Fighting, Weapons, and Armor

     Since SCA combat is one of the most visible aspects of the SCA, many people watch SCA fighters hit each other with those rather ominous looking rattan weapons and wonder how dangerous it really is. SCA fighting draws a great deal of attention and has resulted in many new members who join after seeing a fighting demonstration. First and foremost, There are two basic types of fighting in the SCA - single combat and group combat (melee). SCA fighting is open to men and women who are at least 18 years of age. 

     Before a fighter is allowed to enter his/her first "list" (tournament), he/she must be authorized (qualified) by his/her local Knight's Marshal. In order to be authorized, individuals must show that they are skilled to a level that they are not a danger to themselves or others; and they will be expected to know the "Rules of the List" prior to fighting in a tournament of war. The authorization requirement can take anywhere from a couple of months to more than a year, and it  is a necessary step in helping to reduce the chance of injury to unsuspecting SCA participants.
 Senior fighters of a local group will often be the ones who train new fighters for their authorization. The new fighters are taught how to recognize whether a blow received in combat is hard enough to do injury though the armor. If the blow is "good" to an arm or leg, the fighter would have effectively been dismembered and therefore gives up the use of that limb. If the blow is "good" to the head or body, the fighter is effectively "dead" and shall fall onto the ground signaling that his opponent has been victorious in combat. 
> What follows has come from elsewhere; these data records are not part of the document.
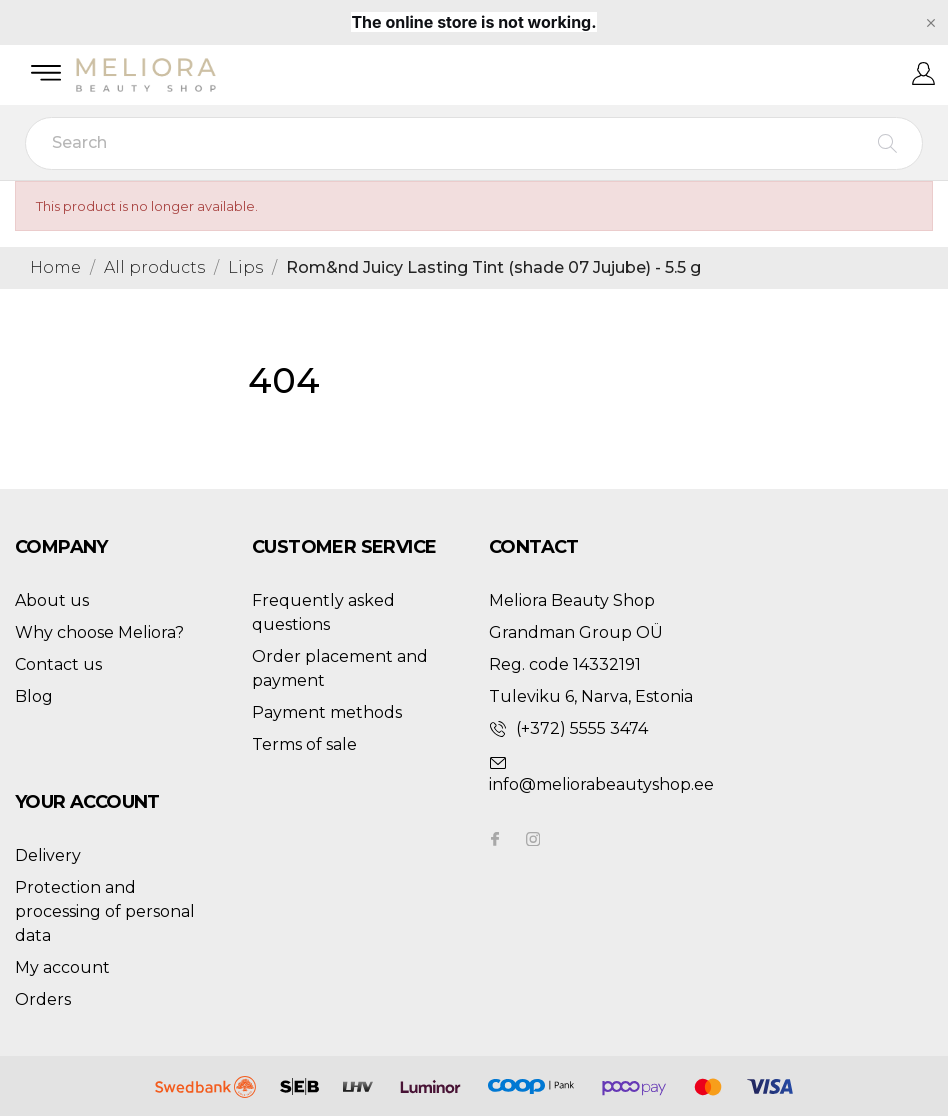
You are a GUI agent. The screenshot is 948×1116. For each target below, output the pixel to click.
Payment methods (327, 712)
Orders (43, 999)
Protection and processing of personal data (105, 911)
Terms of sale (304, 744)
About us (52, 600)
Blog (34, 696)
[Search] (474, 143)
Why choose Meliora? (99, 632)
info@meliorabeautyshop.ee (601, 784)
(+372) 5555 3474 (582, 728)
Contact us (58, 664)
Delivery (48, 855)
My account (62, 967)
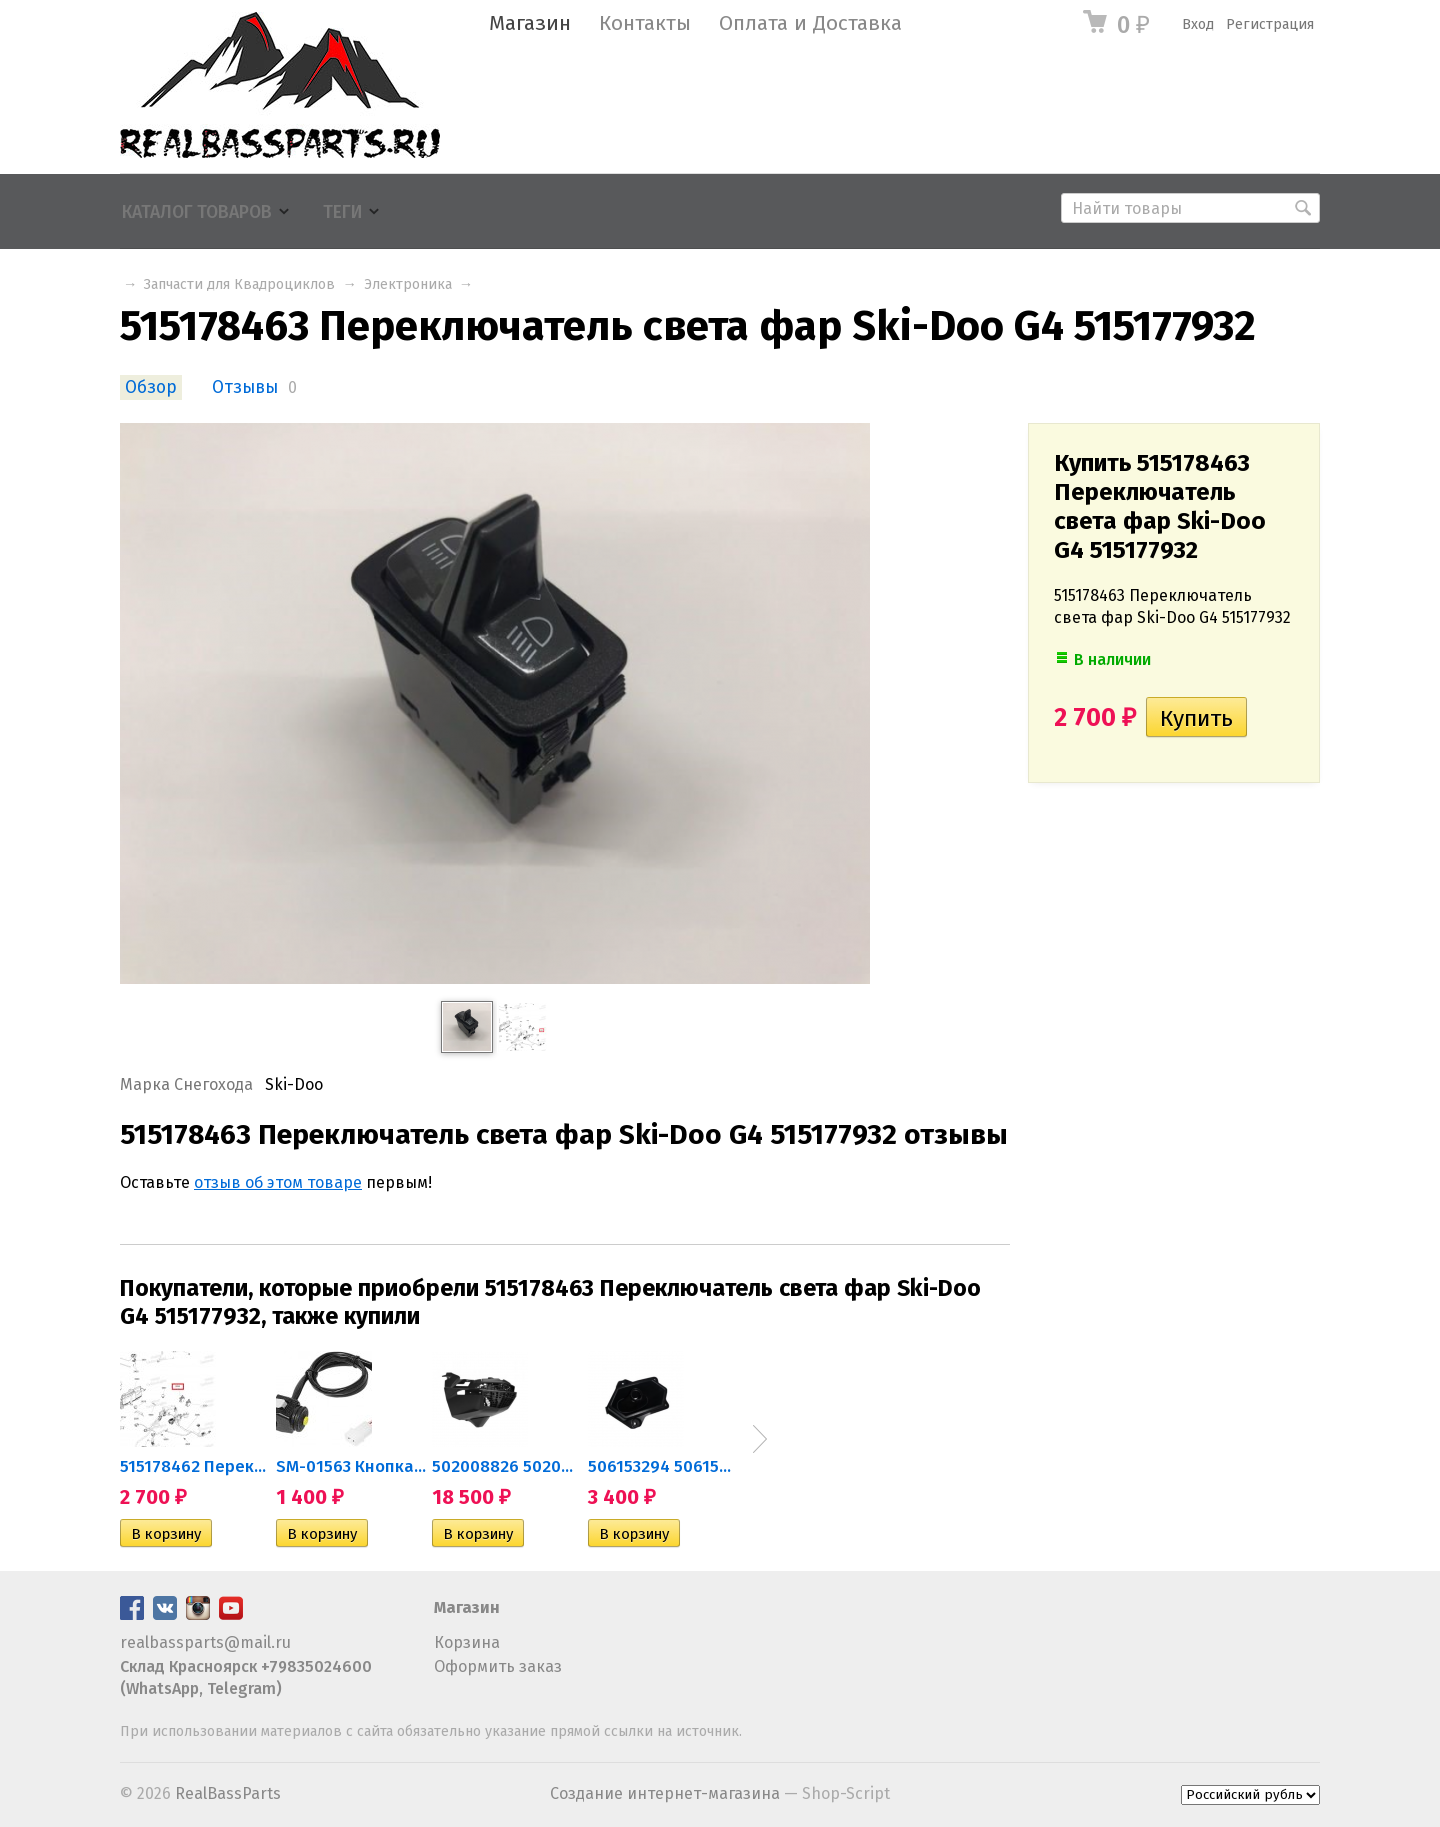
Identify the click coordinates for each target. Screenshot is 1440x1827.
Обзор (151, 387)
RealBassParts (228, 1793)
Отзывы (245, 387)
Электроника (408, 284)
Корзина (467, 1642)
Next (760, 1439)
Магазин (530, 23)
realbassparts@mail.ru (205, 1642)
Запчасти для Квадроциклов (239, 284)
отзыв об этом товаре (278, 1182)
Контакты (645, 23)
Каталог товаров (197, 212)
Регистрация (1270, 24)
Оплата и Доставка (810, 23)
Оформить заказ (498, 1666)
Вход (1198, 24)
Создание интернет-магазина (665, 1793)
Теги (342, 212)
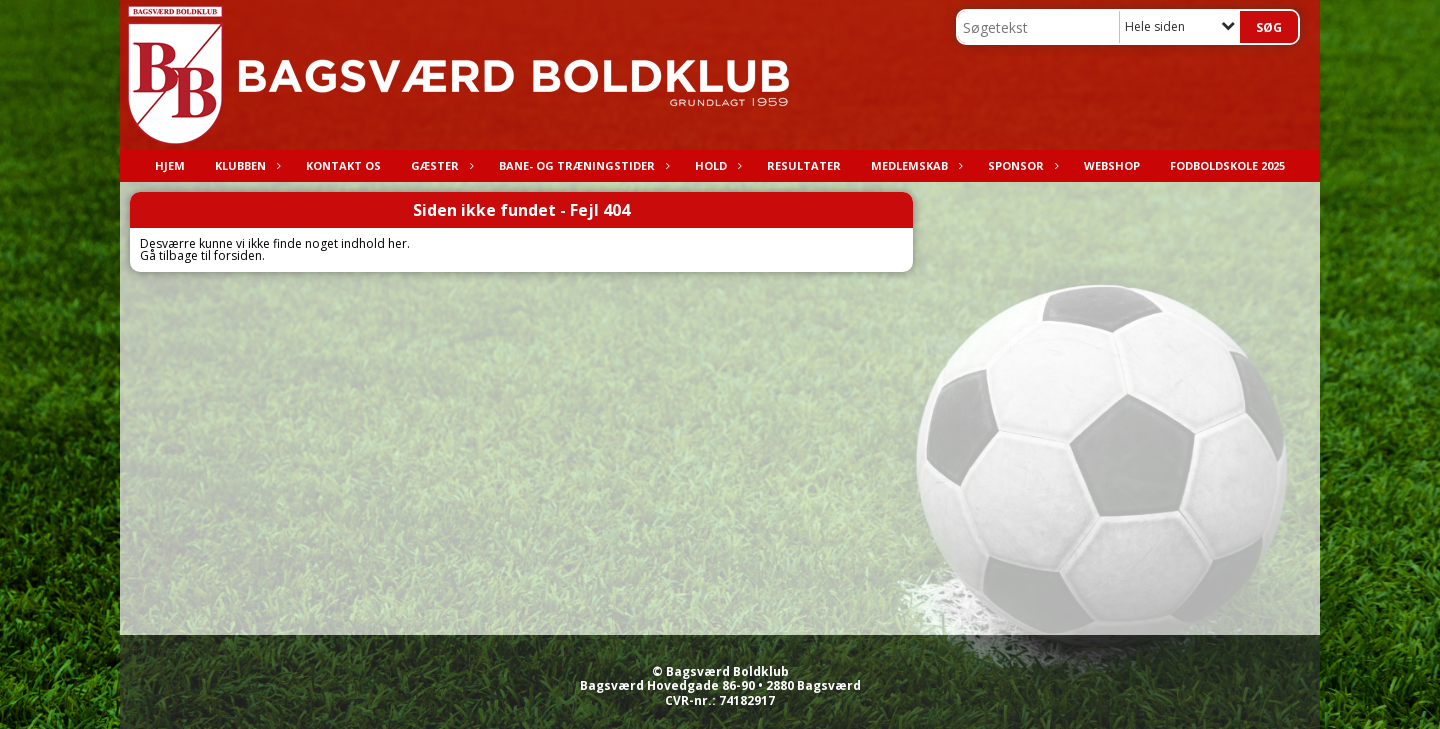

     It should also be noted that SCA fighting is not "staged" or choreographed, and the outcomes of battles is not pre-determined in any way. When on the field of battle, it is up to each individual fighter to determine whether or not a hit was of sufficient enough force to disable a limb or result in death.  Each fighter is held to his/her Honor regarding the brevity of hits which fall upon him/her. The Marshal(s) are not referees and do not decide the champion of a battle. Marshals are present to enforce safety regulations and ensure the safety of the fighters and the gentles who are observing. Honor on the field of battle goes both ways. A fighter keeps faith with his honor by accepting blows that would be killing or wounding blows; and his opponent keeps faith with his brother by accepting his word if he says a blow was too "light" to cause injury. 

     The weapons which are used in SCA fighting are made from rattan which is that bamboo-like wood with a solid core from which  furniture is often made. Even though SCA fighting blows are pretty solid, rattan is flexible enough to absorb some of the impact. It is also light enough, compared to many other materials, to closely resemble a real steel sword. Therefore, the weapons used in SCA fighting simulate the weight and handling of the actual weapons of the Middle Ages. Swords, the most common SCA fighting weapon, are made by wrapping rattan staffs with strapping tape, covering them with duct tape for aesthetic reasons, and attaching a crosspiece or other SCA approved hilt or guard. Please see you local Knights Marshal for more information on making SCA approved weapons. 

     The armor which is used in SCA fighting is a little more complex. Armor can be made of numerous materials, including but not necessarily limited to leather, steel or other appropriate metals, kydex, and rivets. There are several parts of the  that are absolutely required to be covered by armor: helms for the head, protection for the neck, the collar bone, the cervical vertebrae, the elbows, the knees, a kidney belt or something similar to protect the kidneys, protection for the hands, and groin protection. In addition to those required pieces of armor, many fighters also wear armor which provides them with protection for their chest, legs, shoulders, arms, forearms, and feet. Please check with your local Knights Marshal for more details on armor building and requirements.